Deployment Pipeline Chaos Engineering with StackStorm and ChaosToolkit

Chaos Engineering is the practice of experimenting or injecting faults into a system to test how the system responds to the failure (https://principlesofchaos.org). Chaos Engineering is still new for many organizations and can be a daunting practice to adopt at first but even baby steps into the practice can be immediately beneficial.

In this blog post we’ll look at how we can introduce chaos engineering into our deployment pipeline to test the resiliency of our example web application. We’ll be using StackStorm for running our deployment pipeline and integrate it with ChaosToolkit for carrying out the Chaos Engineering. ChaosToolkit is an open source framework written in Python for running chaos engineering experiments.

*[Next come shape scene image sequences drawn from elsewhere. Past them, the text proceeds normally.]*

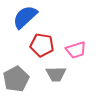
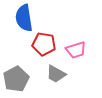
blue semicircle: moved 1 px left, 1 px down; rotated 56 degrees counterclockwise
red pentagon: moved 2 px right, 1 px up
gray trapezoid: rotated 30 degrees clockwise
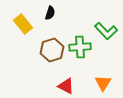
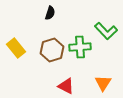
yellow rectangle: moved 7 px left, 24 px down
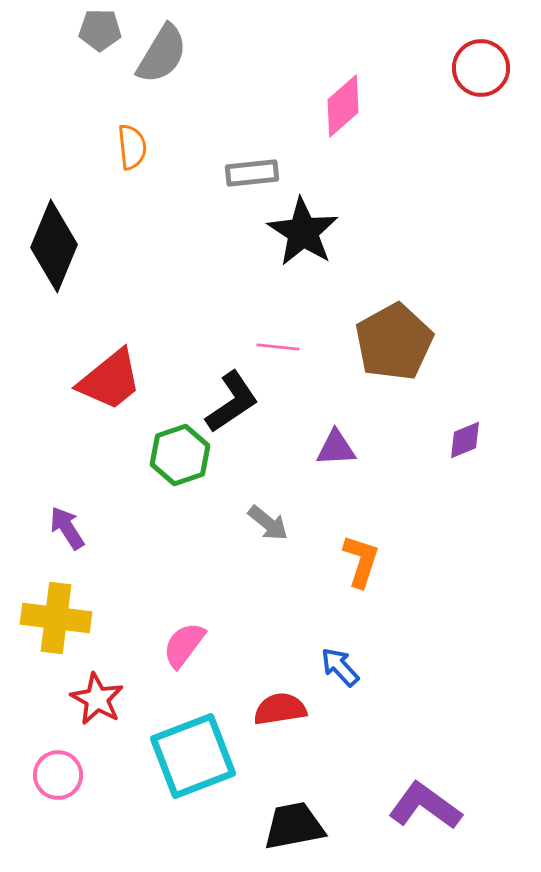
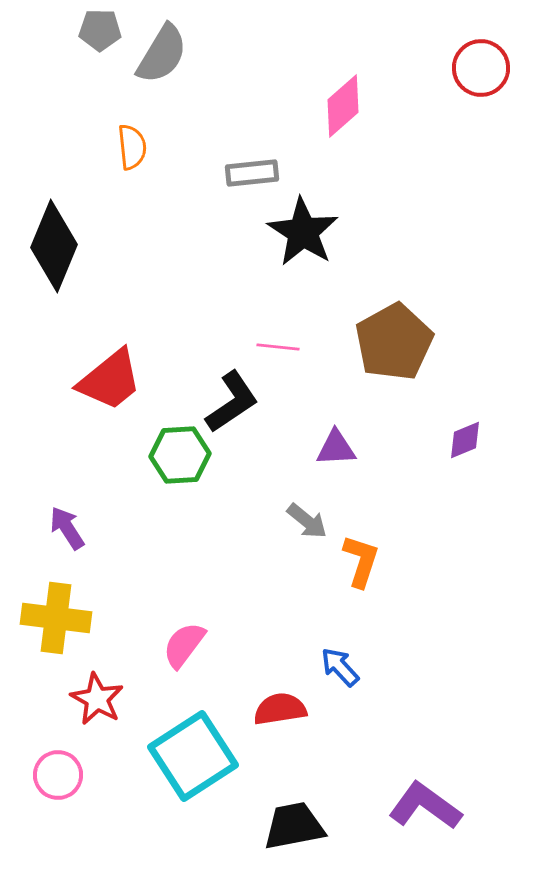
green hexagon: rotated 16 degrees clockwise
gray arrow: moved 39 px right, 2 px up
cyan square: rotated 12 degrees counterclockwise
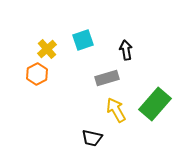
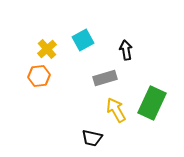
cyan square: rotated 10 degrees counterclockwise
orange hexagon: moved 2 px right, 2 px down; rotated 20 degrees clockwise
gray rectangle: moved 2 px left
green rectangle: moved 3 px left, 1 px up; rotated 16 degrees counterclockwise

The code for this blog post can be found in the following Github repos:

Architecture

This example will deploy a web application to AWS using Terraform and include a load balancer that serves traffic to two (2) EC2 instances in an autoscale group (ASG). This architecture should allow for the web application to be accessible even if there was an issue with one of the EC2 instances in the autoscale group. This is a common architectural pattern for deploying highly available  applications but there are various configuration issues that could prevent the application from being available following a failure.

Experiment

Given the architecture in our example what we will test or evaluate is if our website can continue to be accessed if one of the EC2 instances in the autoscale group is terminated.

Configuration:  ChaosToolkit supports passing environment variables to the experiment. In this example we are passing the name of our autoscale group along with the DNS name of the application load balancer.

Hypothesis: The hypothesis is that we expect our web application to still be reachable even if one of the instances in our AWS autoscale group is terminated.

Chaos Method: In this experiment we are terminating an EC2 instance in the autoscale group that backs our application load balancer.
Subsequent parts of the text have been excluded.